Tuesday, August 5, 2008

Paxton in Concert

This week, I took Paxton to the local library's Toddler Time. I didn't realize they offered one for babies from 0-2 here in town, so we've only been going to the library in San Marcos previously. I'm glad to find we have another option. We'll probably continue going to both, just because it's fun to do things with him that are geared to him. No matter what distractions are going on, he focuses intently on the person reading the stories. The kid likes books. He has from Day One. I'm glad. I hope he is able to escape into books when he gets older. It made my life so much more enjoyable. It still does, in fact.

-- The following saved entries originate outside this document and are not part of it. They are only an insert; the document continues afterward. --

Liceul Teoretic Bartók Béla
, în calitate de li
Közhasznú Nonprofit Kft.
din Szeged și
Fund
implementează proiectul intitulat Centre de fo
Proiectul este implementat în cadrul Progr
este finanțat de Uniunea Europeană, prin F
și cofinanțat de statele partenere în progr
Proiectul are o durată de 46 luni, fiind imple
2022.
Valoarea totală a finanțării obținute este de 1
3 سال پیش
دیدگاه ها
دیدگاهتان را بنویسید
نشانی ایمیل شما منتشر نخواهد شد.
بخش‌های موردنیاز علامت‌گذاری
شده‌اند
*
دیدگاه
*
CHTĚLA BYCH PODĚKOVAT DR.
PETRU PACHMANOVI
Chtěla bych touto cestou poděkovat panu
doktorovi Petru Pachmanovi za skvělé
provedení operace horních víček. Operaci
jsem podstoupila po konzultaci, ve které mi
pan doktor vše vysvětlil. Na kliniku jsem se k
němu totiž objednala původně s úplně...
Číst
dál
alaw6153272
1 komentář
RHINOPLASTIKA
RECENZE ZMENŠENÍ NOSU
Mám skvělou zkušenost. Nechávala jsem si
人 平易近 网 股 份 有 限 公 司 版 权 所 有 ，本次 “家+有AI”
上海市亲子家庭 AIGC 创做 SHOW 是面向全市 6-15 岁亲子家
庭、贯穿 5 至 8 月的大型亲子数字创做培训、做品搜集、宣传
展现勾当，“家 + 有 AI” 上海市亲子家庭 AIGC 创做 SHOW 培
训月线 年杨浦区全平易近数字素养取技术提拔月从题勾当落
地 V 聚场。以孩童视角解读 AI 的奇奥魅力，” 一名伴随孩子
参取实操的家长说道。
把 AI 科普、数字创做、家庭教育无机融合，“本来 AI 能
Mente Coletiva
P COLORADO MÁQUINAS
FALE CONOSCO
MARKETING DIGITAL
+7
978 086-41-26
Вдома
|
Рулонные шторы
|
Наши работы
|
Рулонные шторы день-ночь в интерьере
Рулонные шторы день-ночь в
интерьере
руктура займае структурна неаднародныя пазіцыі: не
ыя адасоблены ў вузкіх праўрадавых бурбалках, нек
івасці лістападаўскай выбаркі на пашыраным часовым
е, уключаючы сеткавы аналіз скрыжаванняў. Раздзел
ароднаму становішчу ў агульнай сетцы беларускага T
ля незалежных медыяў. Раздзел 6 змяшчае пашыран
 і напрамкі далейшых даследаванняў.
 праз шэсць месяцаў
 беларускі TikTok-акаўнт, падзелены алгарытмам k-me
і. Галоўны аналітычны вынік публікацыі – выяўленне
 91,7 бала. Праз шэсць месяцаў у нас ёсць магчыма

There was a woman sitting next to us with her 17-month-old son. He was a terror. He would run over to the woman who was reading to the children and dig through her things, pulling out whatever toy she was soon to use in her presentation. When she sang some song about five little pigs rolling in the mud, placing felt pigs on the board, the boy would run up and remove the pigs. When the woman got out the communal toys for the children to play with, the little boy grabbed a block and chucked it at another woman's head. He resisted his mom when she tried to lead him back to where she was seated. He ran around the library, exploring. He was actually really cute and I wasn't bothered by him. I also didn't feel like the mom was at fault. But I did break out in a cold sweat at what I will someday face when my little guy becomes mobile. I feel the same sort of nervousness I felt when I read about nursing when I was pregnant. Now I love nursing, so hopefully when Pax starts crawling around, I'll be thrilled and not terrified.

Paxton blew in a kazoo for the first time the other day. Chris has been teaching him. Finally, he grabbed the kazoo from Chris' mouth, put the correct end in his own mouth and made a little noise that warbled in the traditional kazoo way. It was amazing. He's seven-and-a-half months old and he's already playing a musical instrument. Move over, Bach. Step aside, Beethoven. Get outta his way, Kenny G. He's taking over.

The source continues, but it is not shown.